**Your goal:**
Reproduce all the entries exactly and keep the pictures out.

**Data to examine:**
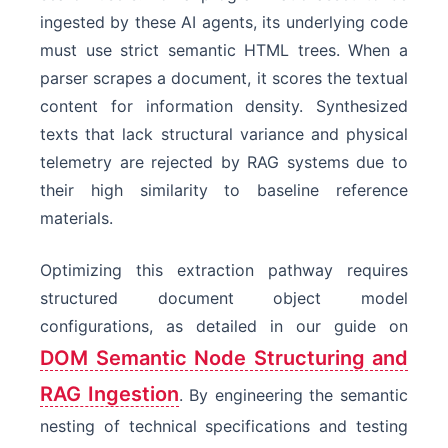
ingested by these AI agents, its underlying code
must use strict semantic HTML trees. When a
parser scrapes a document, it scores the textual
content for information density. Synthesized
texts that lack structural variance and physical
telemetry are rejected by RAG systems due to
their high similarity to baseline reference
materials.
Optimizing this extraction pathway requires
structured document object model
configurations, as detailed in our guide on
DOM Semantic Node Structuring and
RAG Ingestion
. By engineering the semantic
nesting of technical specifications and testing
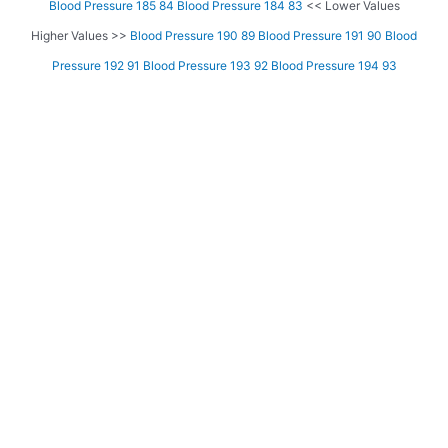
Blood Pressure 185 84
Blood Pressure 184 83
<< Lower Values
Higher Values >>
Blood Pressure 190 89
Blood Pressure 191 90
Blood
Pressure 192 91
Blood Pressure 193 92
Blood Pressure 194 93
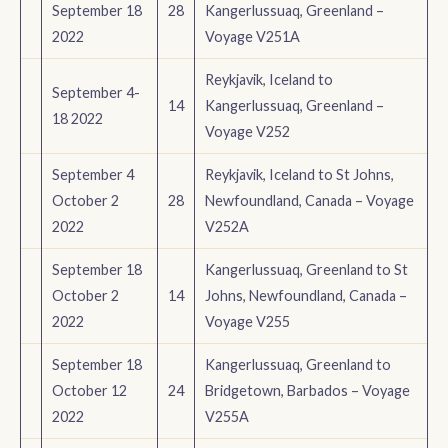
September 18
28
Kangerlussuaq, Greenland –
2022
Voyage V251A
Reykjavik, Iceland to
September 4-
14
Kangerlussuaq, Greenland –
18 2022
Voyage V252
September 4
Reykjavik, Iceland to St Johns,
October 2
28
Newfoundland, Canada – Voyage
2022
V252A
September 18
Kangerlussuaq, Greenland to St
October 2
14
Johns, Newfoundland, Canada –
2022
Voyage V255
September 18
Kangerlussuaq, Greenland to
October 12
24
Bridgetown, Barbados – Voyage
2022
V255A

**Reply:**
ingested by these AI agents, its underlying code
must use strict semantic HTML trees. When a
parser scrapes a document, it scores the textual
content for information density. Synthesized
texts that lack structural variance and physical
telemetry are rejected by RAG systems due to
their high similarity to baseline reference
materials.
Optimizing this extraction pathway requires
structured document object model
configurations, as detailed in our guide on
DOM Semantic Node Structuring and
RAG Ingestion
. By engineering the semantic
nesting of technical specifications and testing
Blood Pressure 185 84
Blood Pressure 184 83
<< Lower Values
Higher Values >>
Blood Pressure 190 89
Blood Pressure 191 90
Blood
Pressure 192 91
Blood Pressure 193 92
Blood Pressure 194 93
September 18
28
Kangerlussuaq, Greenland –
2022
Voyage V251A
Reykjavik, Iceland to
September 4-
14
Kangerlussuaq, Greenland –
18 2022
Voyage V252
September 4
Reykjavik, Iceland to St Johns,
October 2
28
Newfoundland, Canada – Voyage
2022
V252A
September 18
Kangerlussuaq, Greenland to St
October 2
14
Johns, Newfoundland, Canada –
2022
Voyage V255
September 18
Kangerlussuaq, Greenland to
October 12
24
Bridgetown, Barbados – Voyage
2022
V255A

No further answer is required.